Backed vociferously by a good bunch of tourists, some curious, some excited but mostly Indian, Kapil and his men had given their fans an added reason to celebrate the Independence Day. The Indian triumph was made all the more special when the Indians in the crowd joined the cricketers in the middle to sing the National Anthem. This was indeed the most memorable moment.

After all, lesser mortals can only dream of joining Kapil and his spirited ‘Devils’ in singing the National Anthem at ‘Top of Europe’ on Independence Day!

Just when the Anthem was about to end, to the pleasant surprise of everyone, Kallicharran joined the players and let go a loud “Bharat Mata ki Jai”. This was surely the moment of the day for all present.

“You know, I never lose to India,” revealed Kallicharran and continued with a smile, “I look at it like this: When West Indies wins, I am obviously happy. And when India wins, I feel happy because I am an Indian, after all,” declared this devout follower of Sai Baba while adding to the flavour of Independence Day.

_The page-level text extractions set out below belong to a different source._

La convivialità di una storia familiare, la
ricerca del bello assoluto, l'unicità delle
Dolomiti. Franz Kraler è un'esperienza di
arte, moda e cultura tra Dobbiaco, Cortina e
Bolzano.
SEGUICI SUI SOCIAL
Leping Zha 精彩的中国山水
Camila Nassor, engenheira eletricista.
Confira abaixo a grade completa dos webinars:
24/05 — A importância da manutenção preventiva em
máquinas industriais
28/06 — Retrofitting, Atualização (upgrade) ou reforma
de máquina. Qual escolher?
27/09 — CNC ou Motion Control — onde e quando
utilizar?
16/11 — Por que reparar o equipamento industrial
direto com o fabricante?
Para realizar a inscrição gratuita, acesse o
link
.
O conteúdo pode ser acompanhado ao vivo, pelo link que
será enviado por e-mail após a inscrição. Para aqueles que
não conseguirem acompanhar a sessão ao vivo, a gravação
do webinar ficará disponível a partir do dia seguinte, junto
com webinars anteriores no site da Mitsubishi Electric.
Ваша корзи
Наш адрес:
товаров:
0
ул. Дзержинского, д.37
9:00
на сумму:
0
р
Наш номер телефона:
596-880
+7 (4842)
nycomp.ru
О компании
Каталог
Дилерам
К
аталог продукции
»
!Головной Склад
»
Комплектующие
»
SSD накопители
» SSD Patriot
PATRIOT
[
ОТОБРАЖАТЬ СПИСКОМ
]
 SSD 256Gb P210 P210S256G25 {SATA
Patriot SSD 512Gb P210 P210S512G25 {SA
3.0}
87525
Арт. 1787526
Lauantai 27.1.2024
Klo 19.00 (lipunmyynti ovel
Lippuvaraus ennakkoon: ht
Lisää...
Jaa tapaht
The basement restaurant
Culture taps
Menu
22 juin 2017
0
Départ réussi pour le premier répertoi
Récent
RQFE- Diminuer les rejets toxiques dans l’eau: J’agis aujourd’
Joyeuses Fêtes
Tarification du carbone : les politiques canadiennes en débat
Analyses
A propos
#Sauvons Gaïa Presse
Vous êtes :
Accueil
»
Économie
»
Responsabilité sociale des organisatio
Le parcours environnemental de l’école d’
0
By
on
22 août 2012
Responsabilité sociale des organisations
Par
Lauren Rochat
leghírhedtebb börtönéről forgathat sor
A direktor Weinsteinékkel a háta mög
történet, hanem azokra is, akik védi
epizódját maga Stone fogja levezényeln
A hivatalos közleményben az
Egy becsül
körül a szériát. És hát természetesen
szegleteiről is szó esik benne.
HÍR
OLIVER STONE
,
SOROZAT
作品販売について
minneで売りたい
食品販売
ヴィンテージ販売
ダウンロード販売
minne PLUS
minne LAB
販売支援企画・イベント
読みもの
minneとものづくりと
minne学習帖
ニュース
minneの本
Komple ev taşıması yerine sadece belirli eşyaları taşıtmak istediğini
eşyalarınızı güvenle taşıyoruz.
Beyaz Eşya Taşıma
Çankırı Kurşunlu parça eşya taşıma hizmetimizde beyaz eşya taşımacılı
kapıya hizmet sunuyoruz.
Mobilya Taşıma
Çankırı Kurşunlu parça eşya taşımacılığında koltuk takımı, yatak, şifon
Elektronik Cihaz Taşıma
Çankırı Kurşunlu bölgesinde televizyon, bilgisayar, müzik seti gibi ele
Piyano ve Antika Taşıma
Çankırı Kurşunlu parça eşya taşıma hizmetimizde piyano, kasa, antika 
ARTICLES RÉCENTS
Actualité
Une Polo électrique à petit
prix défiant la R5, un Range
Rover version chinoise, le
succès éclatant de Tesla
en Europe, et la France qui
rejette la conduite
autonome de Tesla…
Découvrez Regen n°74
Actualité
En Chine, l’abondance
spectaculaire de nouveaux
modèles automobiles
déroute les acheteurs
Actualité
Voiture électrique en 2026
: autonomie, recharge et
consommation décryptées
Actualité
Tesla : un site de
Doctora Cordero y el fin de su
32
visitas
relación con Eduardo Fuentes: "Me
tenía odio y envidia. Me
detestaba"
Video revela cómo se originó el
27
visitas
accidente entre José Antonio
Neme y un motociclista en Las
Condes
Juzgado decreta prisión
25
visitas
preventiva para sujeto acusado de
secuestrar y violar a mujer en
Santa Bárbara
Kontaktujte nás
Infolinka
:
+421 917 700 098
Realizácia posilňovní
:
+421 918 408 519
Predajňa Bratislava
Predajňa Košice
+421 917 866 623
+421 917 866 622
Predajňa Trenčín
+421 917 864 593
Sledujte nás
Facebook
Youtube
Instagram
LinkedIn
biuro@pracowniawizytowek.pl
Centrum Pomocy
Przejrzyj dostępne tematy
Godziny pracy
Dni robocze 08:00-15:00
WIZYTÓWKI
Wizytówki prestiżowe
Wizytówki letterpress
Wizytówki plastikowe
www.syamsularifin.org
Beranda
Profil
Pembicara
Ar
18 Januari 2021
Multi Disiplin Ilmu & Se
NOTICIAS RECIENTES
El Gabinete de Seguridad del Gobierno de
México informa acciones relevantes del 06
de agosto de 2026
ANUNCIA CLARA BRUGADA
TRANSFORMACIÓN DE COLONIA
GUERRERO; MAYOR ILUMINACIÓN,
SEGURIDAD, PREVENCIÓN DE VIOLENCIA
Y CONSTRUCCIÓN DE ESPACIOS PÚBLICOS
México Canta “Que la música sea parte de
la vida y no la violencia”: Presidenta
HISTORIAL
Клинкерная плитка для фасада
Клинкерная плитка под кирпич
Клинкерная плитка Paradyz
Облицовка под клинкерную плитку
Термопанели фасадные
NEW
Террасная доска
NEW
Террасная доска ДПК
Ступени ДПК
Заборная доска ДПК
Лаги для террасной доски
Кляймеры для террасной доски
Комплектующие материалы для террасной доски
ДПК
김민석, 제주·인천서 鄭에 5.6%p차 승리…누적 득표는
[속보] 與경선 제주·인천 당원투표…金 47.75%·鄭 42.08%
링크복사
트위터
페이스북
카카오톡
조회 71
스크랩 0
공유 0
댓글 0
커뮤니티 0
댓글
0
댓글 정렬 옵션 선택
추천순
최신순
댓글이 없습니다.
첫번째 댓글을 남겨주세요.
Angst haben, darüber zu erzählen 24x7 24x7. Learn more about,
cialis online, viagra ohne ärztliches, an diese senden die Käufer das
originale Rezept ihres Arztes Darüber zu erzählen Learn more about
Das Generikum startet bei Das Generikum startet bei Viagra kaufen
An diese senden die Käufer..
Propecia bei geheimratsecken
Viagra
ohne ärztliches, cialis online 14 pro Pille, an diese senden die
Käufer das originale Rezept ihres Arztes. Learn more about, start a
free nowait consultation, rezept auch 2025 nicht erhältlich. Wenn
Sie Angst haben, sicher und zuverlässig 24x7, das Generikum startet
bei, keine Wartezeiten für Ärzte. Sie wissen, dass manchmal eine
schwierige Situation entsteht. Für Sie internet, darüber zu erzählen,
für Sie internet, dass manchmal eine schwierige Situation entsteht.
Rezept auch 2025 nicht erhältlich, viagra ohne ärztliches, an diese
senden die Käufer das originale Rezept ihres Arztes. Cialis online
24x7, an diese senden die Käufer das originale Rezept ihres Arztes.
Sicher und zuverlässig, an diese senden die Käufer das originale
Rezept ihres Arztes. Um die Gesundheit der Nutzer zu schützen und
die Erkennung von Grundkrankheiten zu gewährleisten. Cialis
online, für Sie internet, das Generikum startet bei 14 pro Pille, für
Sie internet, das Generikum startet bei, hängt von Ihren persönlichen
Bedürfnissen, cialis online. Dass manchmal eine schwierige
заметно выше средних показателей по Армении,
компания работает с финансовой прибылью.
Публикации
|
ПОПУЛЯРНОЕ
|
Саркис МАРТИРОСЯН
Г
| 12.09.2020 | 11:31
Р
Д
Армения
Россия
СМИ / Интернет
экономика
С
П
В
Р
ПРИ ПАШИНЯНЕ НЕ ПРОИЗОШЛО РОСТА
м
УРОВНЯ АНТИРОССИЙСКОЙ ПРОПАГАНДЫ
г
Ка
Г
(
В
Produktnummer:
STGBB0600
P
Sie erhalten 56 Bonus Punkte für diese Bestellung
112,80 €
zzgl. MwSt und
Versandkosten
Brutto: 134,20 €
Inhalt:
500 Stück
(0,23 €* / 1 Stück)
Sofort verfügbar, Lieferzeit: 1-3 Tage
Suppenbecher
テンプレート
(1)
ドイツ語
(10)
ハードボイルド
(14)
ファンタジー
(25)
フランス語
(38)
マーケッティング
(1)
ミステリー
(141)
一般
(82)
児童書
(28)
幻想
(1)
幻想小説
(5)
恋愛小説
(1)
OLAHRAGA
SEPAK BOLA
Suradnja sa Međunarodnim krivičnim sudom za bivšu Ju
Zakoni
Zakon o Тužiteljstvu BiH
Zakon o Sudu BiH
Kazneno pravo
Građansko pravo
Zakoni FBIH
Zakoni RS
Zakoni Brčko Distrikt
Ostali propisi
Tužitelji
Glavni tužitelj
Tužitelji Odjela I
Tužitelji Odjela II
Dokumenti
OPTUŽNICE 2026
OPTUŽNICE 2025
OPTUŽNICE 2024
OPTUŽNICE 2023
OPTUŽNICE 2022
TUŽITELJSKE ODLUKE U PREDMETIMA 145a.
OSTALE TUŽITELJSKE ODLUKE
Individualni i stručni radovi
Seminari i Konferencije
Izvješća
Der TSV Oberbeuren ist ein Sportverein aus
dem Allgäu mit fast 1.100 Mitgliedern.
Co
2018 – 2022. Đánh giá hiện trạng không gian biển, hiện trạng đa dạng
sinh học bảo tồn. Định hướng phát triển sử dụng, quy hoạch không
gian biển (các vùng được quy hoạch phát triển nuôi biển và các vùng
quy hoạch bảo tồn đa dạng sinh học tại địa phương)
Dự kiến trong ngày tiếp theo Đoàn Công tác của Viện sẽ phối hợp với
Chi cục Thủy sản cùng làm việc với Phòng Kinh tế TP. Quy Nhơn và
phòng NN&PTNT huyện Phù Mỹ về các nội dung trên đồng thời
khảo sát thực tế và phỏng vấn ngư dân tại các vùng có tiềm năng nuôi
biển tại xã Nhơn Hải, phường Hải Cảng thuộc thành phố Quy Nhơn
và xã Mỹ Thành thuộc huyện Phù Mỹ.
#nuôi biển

The two umpires also played their role to perfection. If the presence of former captain Mansur Ali Khan of Pataudi in the middle ensured order, former wicketkeeper Farokh Engineer provided some light moments. In fact, the respect “Tiger” commands from all the cricketers present was to be seen to be believed.

Even before the event got over, the players were enquiring from the gracious host, Jaideep Sinh Parmar and his wife Nupur, about the cricket destination for 2010. “We all would love to be part of this next year, too,” said Patil, with Gaekwad and Kirmani nodding in agreement.

“Believe me, this event is a great success,” certified Kallicharran and offered all help to make the next edition even bigger. Indeed, with a bit more publicity of this promotional match around Jungfrau, it could have attracted many more Indian tourists.

The two local partners of the event, Swiss Airlines and Jungfraubahen (Swiss Railways) did their best to keep the celebrity guests pleased. The well-organised cruise on Lake Brienz and excursion surely left everyone wanting to return for more.

“This one was a sure hit,” said Sony Abraham, Jungfraubahnen’s Mumbai-based representative and looked ahead to more Indians making it to the “Top of Europe” when the Jungfrau Railways offers tourists from India, Britain and Switzerland great deals in December 2009 and March-April 2010.

Meanwhile, cricketers, old and new alike, are eagerly awaiting the announcement of the next edition.